Please use this identifier to cite or link to this item: https://idr.nitk.ac.in/jspui/handle/123456789/14150
Title: An Empirical Analysis of Legal Insider Trading in India
Authors: Anil Kumar, M.
Supervisors: Acharya H, Rajesh
Keywords: School of Management;Insider trading;Fama and French;Carhart four-factor model;Information Asymmetry;Information Content;Event Study;Abnormal Return;Crash;Rally;Emerging Markets;India
Issue Date: 2018
Publisher: National Institute of Technology Karnataka, Surathkal
Abstract: The motive of this research is to examine the insider trading behavior in the Indian stock market and to determine the profitability and information content of insider trading. It also aims to investigate the relationship between insider trading and stock market crashes. The empirical study is based on disclosures made under SEBI (Prohibition of Insider Trading) Regulations, 1992 to Bombay Stock Exchange (BSE), which comprises the insider transactions of all the listed companies of BSE from April 2007 to March 2015. The study uses the four-factor asset pricing model that adjusts for size, book to market and momentum factors and event study methodology. The empirical results confirm that insiders seem to have a preference for large market capitalization companies, companies with low BE/ME ratio, high momentum, and low P/E ratio. The analysis of abnormal returns to insider trading strategies shows that insider purchase portfolios earn positive abnormal return and sale portfolios earn negative abnormal return. However, outsider group does not earn significant abnormal return during the same period.
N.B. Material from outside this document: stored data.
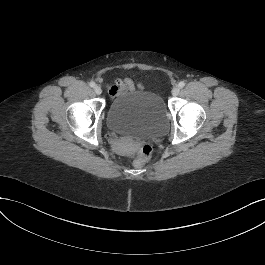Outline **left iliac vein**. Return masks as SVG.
<instances>
[{
  "instance_id": "1",
  "label": "left iliac vein",
  "mask_w": 265,
  "mask_h": 265,
  "mask_svg": "<svg viewBox=\"0 0 265 265\" xmlns=\"http://www.w3.org/2000/svg\"><path fill=\"white\" fill-rule=\"evenodd\" d=\"M179 92H180V88L177 86L172 89V95L173 96H177L179 94Z\"/></svg>"
}]
</instances>
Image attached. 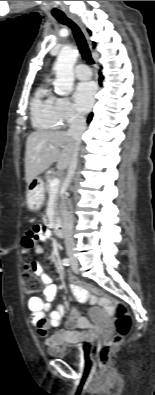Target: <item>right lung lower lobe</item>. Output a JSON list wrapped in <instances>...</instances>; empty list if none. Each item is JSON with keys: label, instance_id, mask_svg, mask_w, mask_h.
I'll use <instances>...</instances> for the list:
<instances>
[{"label": "right lung lower lobe", "instance_id": "obj_1", "mask_svg": "<svg viewBox=\"0 0 155 395\" xmlns=\"http://www.w3.org/2000/svg\"><path fill=\"white\" fill-rule=\"evenodd\" d=\"M102 79H103V77H102L101 74H100V78H99L100 84H101ZM92 116H93L92 114L89 115L88 120H87L88 122L91 121Z\"/></svg>", "mask_w": 155, "mask_h": 395}]
</instances>
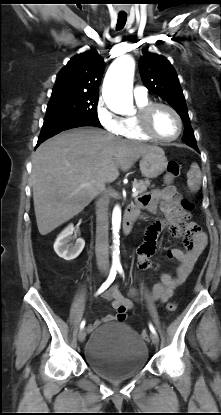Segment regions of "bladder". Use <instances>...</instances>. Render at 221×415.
<instances>
[{"label":"bladder","instance_id":"31cf9c89","mask_svg":"<svg viewBox=\"0 0 221 415\" xmlns=\"http://www.w3.org/2000/svg\"><path fill=\"white\" fill-rule=\"evenodd\" d=\"M148 357L145 341L124 322H112L97 328L85 347L88 366L110 380L139 373L147 365Z\"/></svg>","mask_w":221,"mask_h":415}]
</instances>
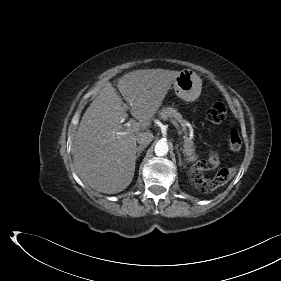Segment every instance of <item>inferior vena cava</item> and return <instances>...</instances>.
Instances as JSON below:
<instances>
[{"label":"inferior vena cava","instance_id":"obj_1","mask_svg":"<svg viewBox=\"0 0 281 281\" xmlns=\"http://www.w3.org/2000/svg\"><path fill=\"white\" fill-rule=\"evenodd\" d=\"M154 136L151 132H140L137 135V142L140 144V146H147L149 143L152 142Z\"/></svg>","mask_w":281,"mask_h":281}]
</instances>
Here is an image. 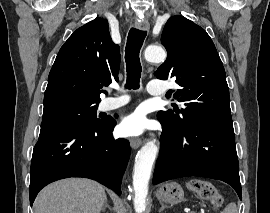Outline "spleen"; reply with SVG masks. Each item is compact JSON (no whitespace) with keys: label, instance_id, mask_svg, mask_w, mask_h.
I'll list each match as a JSON object with an SVG mask.
<instances>
[{"label":"spleen","instance_id":"1","mask_svg":"<svg viewBox=\"0 0 270 213\" xmlns=\"http://www.w3.org/2000/svg\"><path fill=\"white\" fill-rule=\"evenodd\" d=\"M222 213H237V207L234 202L226 206Z\"/></svg>","mask_w":270,"mask_h":213}]
</instances>
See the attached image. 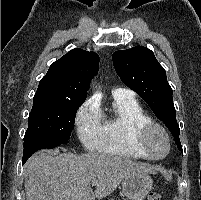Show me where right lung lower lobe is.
Returning <instances> with one entry per match:
<instances>
[{
	"label": "right lung lower lobe",
	"instance_id": "right-lung-lower-lobe-1",
	"mask_svg": "<svg viewBox=\"0 0 201 200\" xmlns=\"http://www.w3.org/2000/svg\"><path fill=\"white\" fill-rule=\"evenodd\" d=\"M68 143L67 140H51L42 137H35L24 139V153L22 163L24 164L28 158L37 150L40 149H51L61 144Z\"/></svg>",
	"mask_w": 201,
	"mask_h": 200
}]
</instances>
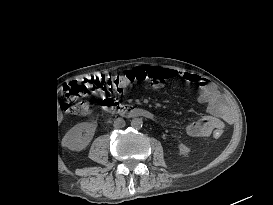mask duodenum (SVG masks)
<instances>
[{
	"mask_svg": "<svg viewBox=\"0 0 273 205\" xmlns=\"http://www.w3.org/2000/svg\"><path fill=\"white\" fill-rule=\"evenodd\" d=\"M105 105L109 111L119 113L123 116H127V117L142 116V117H148V118L152 117V115L145 109L137 108V107H133L129 105H122L113 100H106Z\"/></svg>",
	"mask_w": 273,
	"mask_h": 205,
	"instance_id": "410a0bca",
	"label": "duodenum"
}]
</instances>
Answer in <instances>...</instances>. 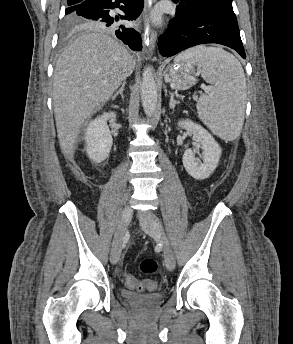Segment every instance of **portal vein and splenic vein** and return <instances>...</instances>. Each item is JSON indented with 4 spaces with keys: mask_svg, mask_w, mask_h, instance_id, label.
Listing matches in <instances>:
<instances>
[{
    "mask_svg": "<svg viewBox=\"0 0 293 344\" xmlns=\"http://www.w3.org/2000/svg\"><path fill=\"white\" fill-rule=\"evenodd\" d=\"M205 92H209L210 91V87H204Z\"/></svg>",
    "mask_w": 293,
    "mask_h": 344,
    "instance_id": "obj_1",
    "label": "portal vein and splenic vein"
}]
</instances>
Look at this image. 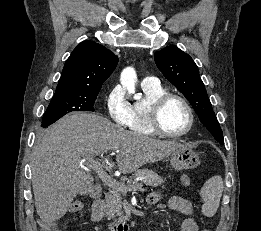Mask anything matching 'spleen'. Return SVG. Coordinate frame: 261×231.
<instances>
[{
	"instance_id": "obj_1",
	"label": "spleen",
	"mask_w": 261,
	"mask_h": 231,
	"mask_svg": "<svg viewBox=\"0 0 261 231\" xmlns=\"http://www.w3.org/2000/svg\"><path fill=\"white\" fill-rule=\"evenodd\" d=\"M223 192L221 176H213L208 179L201 188L200 195L203 200L202 212L207 217L216 213Z\"/></svg>"
}]
</instances>
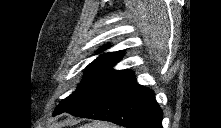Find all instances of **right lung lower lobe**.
I'll return each instance as SVG.
<instances>
[{
	"mask_svg": "<svg viewBox=\"0 0 221 128\" xmlns=\"http://www.w3.org/2000/svg\"><path fill=\"white\" fill-rule=\"evenodd\" d=\"M68 113L110 121L127 128H162L163 112L154 92L139 85L134 75L101 98Z\"/></svg>",
	"mask_w": 221,
	"mask_h": 128,
	"instance_id": "1",
	"label": "right lung lower lobe"
}]
</instances>
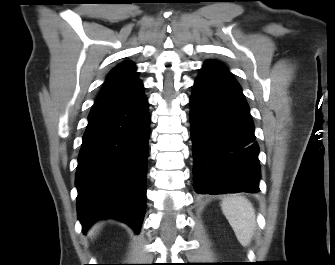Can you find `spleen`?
I'll list each match as a JSON object with an SVG mask.
<instances>
[{
	"label": "spleen",
	"instance_id": "obj_1",
	"mask_svg": "<svg viewBox=\"0 0 335 265\" xmlns=\"http://www.w3.org/2000/svg\"><path fill=\"white\" fill-rule=\"evenodd\" d=\"M221 208L240 244L248 246L256 227L255 211L251 202L243 196L232 194L223 199Z\"/></svg>",
	"mask_w": 335,
	"mask_h": 265
}]
</instances>
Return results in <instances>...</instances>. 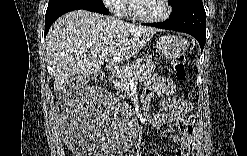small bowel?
<instances>
[{
  "instance_id": "c3829d8e",
  "label": "small bowel",
  "mask_w": 247,
  "mask_h": 156,
  "mask_svg": "<svg viewBox=\"0 0 247 156\" xmlns=\"http://www.w3.org/2000/svg\"><path fill=\"white\" fill-rule=\"evenodd\" d=\"M176 85L165 77L156 79L153 86L148 87L143 94L144 103L149 102L155 95L163 98H170V103H162L161 112L152 118L156 125L175 124L178 133L174 139L176 147L173 154L177 156L189 155L191 142L194 133V126L190 116L192 104L174 96Z\"/></svg>"
}]
</instances>
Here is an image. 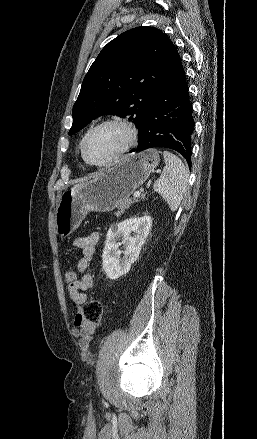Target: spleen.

The results also show that insider purchase as well as sale portfolios earn positive abnormal return in the pre-event window, whereas purchase portfolio earns positive abnormal return and sale portfolio earns negative abnormal return in the post-event window. Insider purchase and sales over a year‟s time play a major role in causing stock market jump and crash respectively. Insiders trading activity diminishes substantially just ahead of the crash or rally, whereas outsiders trading activity increases just ahead of crash of rally. The findings of the present study substantially exceed the previously documented degree of predictability of insider trading.